▸ **Exercise instructions**
An exact copy of every entry is needed, with the images left out.

▸ **Supplied records**
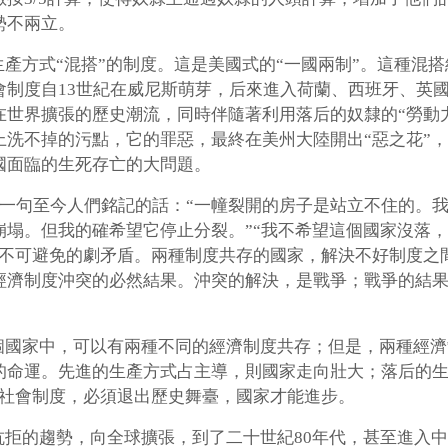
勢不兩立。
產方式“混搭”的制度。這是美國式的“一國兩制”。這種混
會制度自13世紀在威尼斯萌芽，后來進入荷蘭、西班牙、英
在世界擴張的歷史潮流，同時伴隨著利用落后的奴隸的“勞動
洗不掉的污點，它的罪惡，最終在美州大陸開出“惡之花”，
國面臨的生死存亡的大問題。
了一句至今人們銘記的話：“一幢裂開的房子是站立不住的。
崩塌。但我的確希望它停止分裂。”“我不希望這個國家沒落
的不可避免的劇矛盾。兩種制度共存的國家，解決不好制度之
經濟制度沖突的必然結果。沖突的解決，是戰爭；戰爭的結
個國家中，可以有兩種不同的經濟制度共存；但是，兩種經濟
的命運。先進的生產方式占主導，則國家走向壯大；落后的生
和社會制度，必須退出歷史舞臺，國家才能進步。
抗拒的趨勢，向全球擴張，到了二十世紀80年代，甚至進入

▸ **Task answer**
勢不兩立。
產方式“混搭”的制度。這是美國式的“一國兩制”。這種混
會制度自13世紀在威尼斯萌芽，后來進入荷蘭、西班牙、英
在世界擴張的歷史潮流，同時伴隨著利用落后的奴隸的“勞動
洗不掉的污點，它的罪惡，最終在美州大陸開出“惡之花”，
國面臨的生死存亡的大問題。
了一句至今人們銘記的話：“一幢裂開的房子是站立不住的。
崩塌。但我的確希望它停止分裂。”“我不希望這個國家沒落
的不可避免的劇矛盾。兩種制度共存的國家，解決不好制度之
經濟制度沖突的必然結果。沖突的解決，是戰爭；戰爭的結
個國家中，可以有兩種不同的經濟制度共存；但是，兩種經濟
的命運。先進的生產方式占主導，則國家走向壯大；落后的生
和社會制度，必須退出歷史舞臺，國家才能進步。
抗拒的趨勢，向全球擴張，到了二十世紀80年代，甚至進入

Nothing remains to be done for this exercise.